Required action
When you transcribe the listing that follows, keep every line exact and omit the pictures.

■ ■ ■ ■ ■

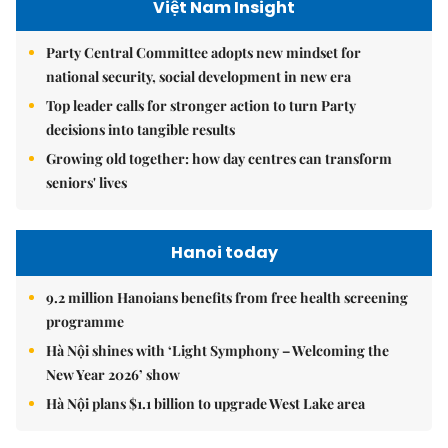
Việt Nam Insight
Party Central Committee adopts new mindset for
national security, social development in new era
Top leader calls for stronger action to turn Party
decisions into tangible results
Growing old together: how day centres can transform
seniors' lives
Hanoi today
9.2 million Hanoians benefits from free health screening
programme
Hà Nội shines with ‘Light Symphony – Welcoming the
New Year 2026’ show
Hà Nội plans $1.1 billion to upgrade West Lake area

■ ■ ■ ■ ■

Solution
Việt Nam Insight
Party Central Committee adopts new mindset for
national security, social development in new era
Top leader calls for stronger action to turn Party
decisions into tangible results
Growing old together: how day centres can transform
seniors' lives
Hanoi today
9.2 million Hanoians benefits from free health screening
programme
Hà Nội shines with ‘Light Symphony – Welcoming the
New Year 2026’ show
Hà Nội plans $1.1 billion to upgrade West Lake area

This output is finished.